# [PROBLEM DESCRIPTION]
The entries below contain pictures. Retype everything except those pictures, exactly as given.

# [INFORMATION SUPPLIED]
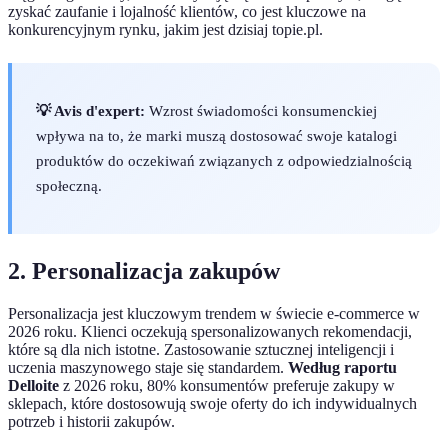
zyskać zaufanie i lojalność klientów, co jest kluczowe na
konkurencyjnym rynku, jakim jest dzisiaj topie.pl.
💡 Avis d'expert:
Wzrost świadomości konsumenckiej
wpływa na to, że marki muszą dostosować swoje katalogi
produktów do oczekiwań związanych z odpowiedzialnością
społeczną.
2. Personalizacja zakupów
Personalizacja jest kluczowym trendem w świecie e-commerce w
2026 roku. Klienci oczekują spersonalizowanych rekomendacji,
które są dla nich istotne. Zastosowanie sztucznej inteligencji i
uczenia maszynowego staje się standardem.
Według raportu
Delloite
z 2026 roku, 80% konsumentów preferuje zakupy w
sklepach, które dostosowują swoje oferty do ich indywidualnych
potrzeb i historii zakupów.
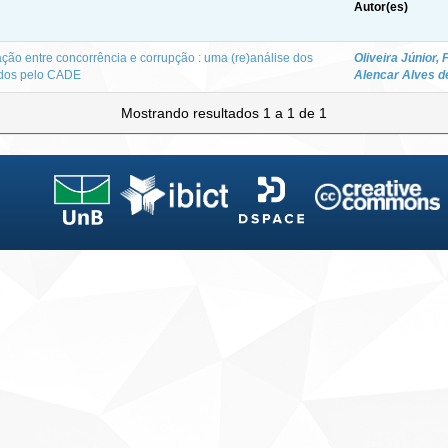
Autor(es)
ção entre concorrência e corrupção : uma (re)análise dos
Oliveira Júnior,
ados pelo CADE
Alencar Alves d
Mostrando resultados 1 a 1 de 1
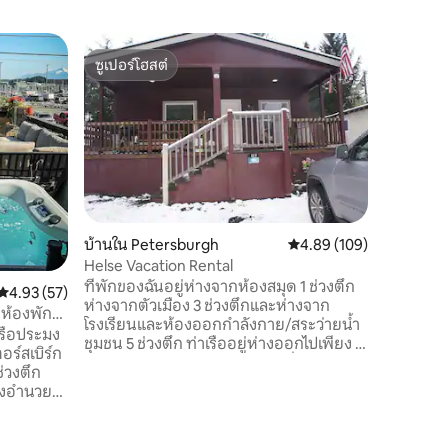
บ้านใน P
ซูเปอร์โฮสต์
โดนใจ
บ้านแฮมเ
ซูเปอร์โฮสต์
โดนใจเกส
Hammer S
Hammer S
เบิร์กทาง
ห้องครัว
ประทานอา
สบาย โกดั
ตกปลาชั้น
อบอุ่นเข้
บ้านใน Petersburgh
คะแนนเฉลี่ย 4.89 จาก 5, 
4.89 (109)
Slough เดินไปท่าเรือและร้านอาหารผ่อน
Helse Vacation Rental
คลายและเพ
ที่พักของฉันอยู่ห่างจากห้องสมุด 1 ช่วงตึก
จากดาดฟ้
คะแนนเฉลี่ย 4.93 จาก 5, 57 รีวิว
4.93 (57)
ห่างจากตัวเมือง 3 ช่วงตึกและห่างจาก
-3 วันขึ้นไ
 ห้องพัก
โรงเรียนและห้องออกกำลังกาย/สระว่ายน้ำ
เรือประมง
ชุมชน 5 ช่วงตึก ท่าเรืออยู่ห่างออกไปเพียง 4
อร์สเบิร์ก
ช่วงตึกและวิวแฮมเมอร์สโลห์อยู่ฝั่งตรงข้าม
ช่วงตึก
ถนน บ้านหลังนี้ใหม่ล่าสุดในเดือนกันยายน
สิ่งอำนวย
2016 นอกเหนือจากสิ่งอำนวยความสะดวก
้องการ
อื่นๆแล้วเรายังมีช่องแช่แข็งสำหรับผู้เข้าพัก
ที่เดินทางมาในเมืองเพื่อตกปลาในฝัน มีโต๊ะ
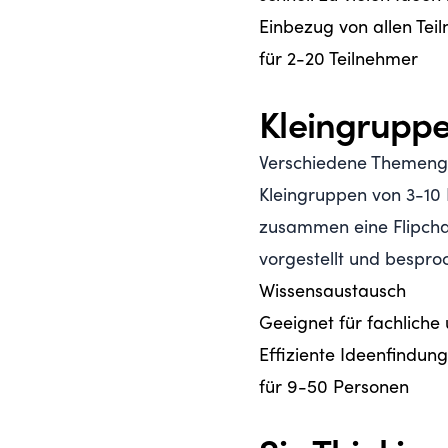
Einbezug von allen Te
für 2-20 Teilnehmer
Kleingruppe
Verschiedene Themenge
Kleingruppen von 3-10 
zusammen eine Flipcha
vorgestellt und bespro
Wissensaustausch
Geeignet für fachliche
Effiziente Ideenfindun
für 9-50 Personen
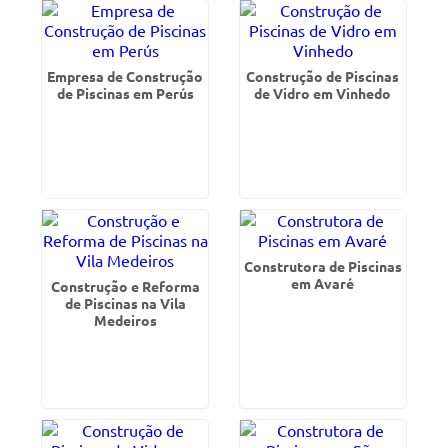
Empresa de Construção
Construção de Piscinas
de Piscinas em Perús
de Vidro em Vinhedo
Construtora de Piscinas
em Avaré
Construção e Reforma
de Piscinas na Vila
Medeiros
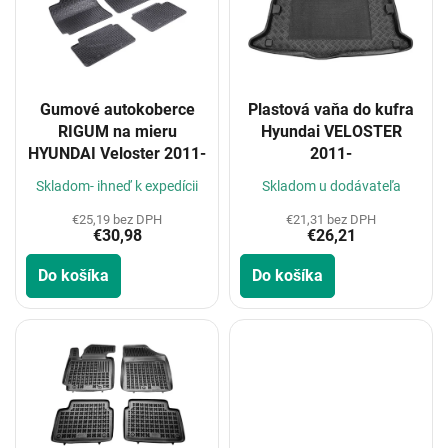
i
s
p
r
o
Gumové autokoberce
Plastová vaňa do kufra
d
RIGUM na mieru
Hyundai VELOSTER
u
HYUNDAI Veloster 2011-
2011-
k
t
Skladom- ihneď k expedícii
Skladom u dodávateľa
o
€25,19 bez DPH
€21,31 bez DPH
v
€30,98
€26,21
Do košíka
Do košíka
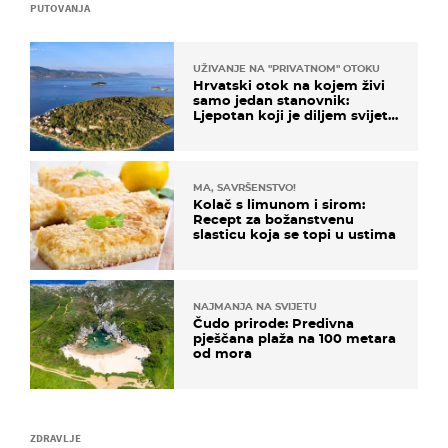
PUTOVANJA
UŽIVANJE NA "PRIVATNOM" OTOKU
Hrvatski otok na kojem živi
samo jedan stanovnik:
Ljepotan koji je diljem svijeta
poznat po svojem "bijelom
zlatu"
MA, SAVRŠENSTVO!
Kolač s limunom i sirom:
Recept za božanstvenu
slasticu koja se topi u ustima
NAJMANJA NA SVIJETU
Čudo prirode: Predivna
pješčana plaža na 100 metara
od mora
ZDRAVLJE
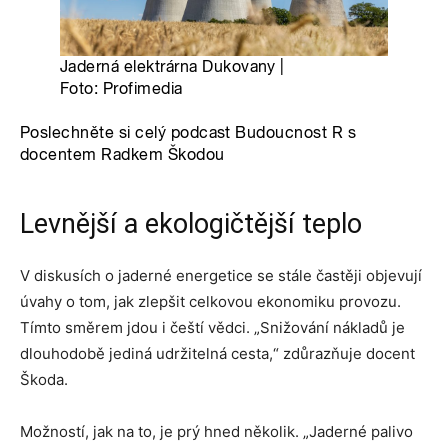
Levnější a ekologičtější teplo
V diskusích o jaderné energetice se stále častěji objevují
úvahy o tom, jak zlepšit celkovou ekonomiku provozu.
Tímto směrem jdou i čeští vědci. „Snižování nákladů je
dlouhodobě jediná udržitelná cesta,“ zdůrazňuje docent
Škoda.
Možností, jak na to, je prý hned několik. „Jaderné palivo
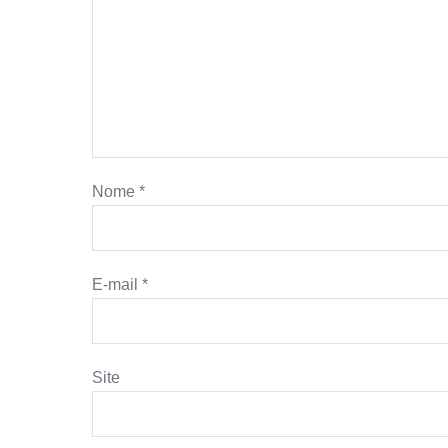
Nome
*
E-mail
*
Site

# [ANSWER FOR THIS EXERCISE]
zyskać zaufanie i lojalność klientów, co jest kluczowe na
konkurencyjnym rynku, jakim jest dzisiaj topie.pl.
💡 Avis d'expert:
Wzrost świadomości konsumenckiej
wpływa na to, że marki muszą dostosować swoje katalogi
produktów do oczekiwań związanych z odpowiedzialnością
społeczną.
2. Personalizacja zakupów
Personalizacja jest kluczowym trendem w świecie e-commerce w
2026 roku. Klienci oczekują spersonalizowanych rekomendacji,
które są dla nich istotne. Zastosowanie sztucznej inteligencji i
uczenia maszynowego staje się standardem.
Według raportu
Delloite
z 2026 roku, 80% konsumentów preferuje zakupy w
sklepach, które dostosowują swoje oferty do ich indywidualnych
potrzeb i historii zakupów.
Autor(es)
ção entre concorrência e corrupção : uma (re)análise dos
Oliveira Júnior,
ados pelo CADE
Alencar Alves d
Mostrando resultados 1 a 1 de 1
บ้านใน P
ซูเปอร์โฮสต์
โดนใจ
บ้านแฮมเ
ซูเปอร์โฮสต์
โดนใจเกส
Hammer S
Hammer S
เบิร์กทาง
ห้องครัว
ประทานอา
สบาย โกดั
ตกปลาชั้น
อบอุ่นเข้
บ้านใน Petersburgh
คะแนนเฉลี่ย 4.89 จาก 5, 
4.89 (109)
Slough เดินไปท่าเรือและร้านอาหารผ่อน
Helse Vacation Rental
คลายและเพ
ที่พักของฉันอยู่ห่างจากห้องสมุด 1 ช่วงตึก
จากดาดฟ้
คะแนนเฉลี่ย 4.93 จาก 5, 57 รีวิว
4.93 (57)
ห่างจากตัวเมือง 3 ช่วงตึกและห่างจาก
-3 วันขึ้นไ
 ห้องพัก
โรงเรียนและห้องออกกำลังกาย/สระว่ายน้ำ
เรือประมง
ชุมชน 5 ช่วงตึก ท่าเรืออยู่ห่างออกไปเพียง 4
อร์สเบิร์ก
ช่วงตึกและวิวแฮมเมอร์สโลห์อยู่ฝั่งตรงข้าม
ช่วงตึก
ถนน บ้านหลังนี้ใหม่ล่าสุดในเดือนกันยายน
สิ่งอำนวย
2016 นอกเหนือจากสิ่งอำนวยความสะดวก
้องการ
อื่นๆแล้วเรายังมีช่องแช่แข็งสำหรับผู้เข้าพัก
ที่เดินทางมาในเมืองเพื่อตกปลาในฝัน มีโต๊ะ
Einbezug von allen Te
für 2-20 Teilnehmer
Kleingruppe
Verschiedene Themenge
Kleingruppen von 3-10 
zusammen eine Flipcha
vorgestellt und bespro
Wissensaustausch
Geeignet für fachliche
Effiziente Ideenfindun
für 9-50 Personen
Empresa de Construção
Construção de Piscinas
de Piscinas em Perús
de Vidro em Vinhedo
Construtora de Piscinas
em Avaré
Construção e Reforma
de Piscinas na Vila
Medeiros
i
s
p
r
o
Gumové autokoberce
Plastová vaňa do kufra
d
RIGUM na mieru
Hyundai VELOSTER
u
HYUNDAI Veloster 2011-
2011-
k
t
Skladom- ihneď k expedícii
Skladom u dodávateľa
o
€25,19 bez DPH
€21,31 bez DPH
v
€30,98
€26,21
Do košíka
Do košíka
PUTOVANJA
UŽIVANJE NA "PRIVATNOM" OTOKU
Hrvatski otok na kojem živi
samo jedan stanovnik:
Ljepotan koji je diljem svijeta
poznat po svojem "bijelom
zlatu"
MA, SAVRŠENSTVO!
Kolač s limunom i sirom:
Recept za božanstvenu
slasticu koja se topi u ustima
NAJMANJA NA SVIJETU
Čudo prirode: Predivna
pješčana plaža na 100 metara
od mora
ZDRAVLJE
Levnější a ekologičtější teplo
V diskusích o jaderné energetice se stále častěji objevují
úvahy o tom, jak zlepšit celkovou ekonomiku provozu.
Tímto směrem jdou i čeští vědci. „Snižování nákladů je
dlouhodobě jediná udržitelná cesta,“ zdůrazňuje docent
Škoda.
Možností, jak na to, je prý hned několik. „Jaderné palivo
Nome
*
E-mail
*
Site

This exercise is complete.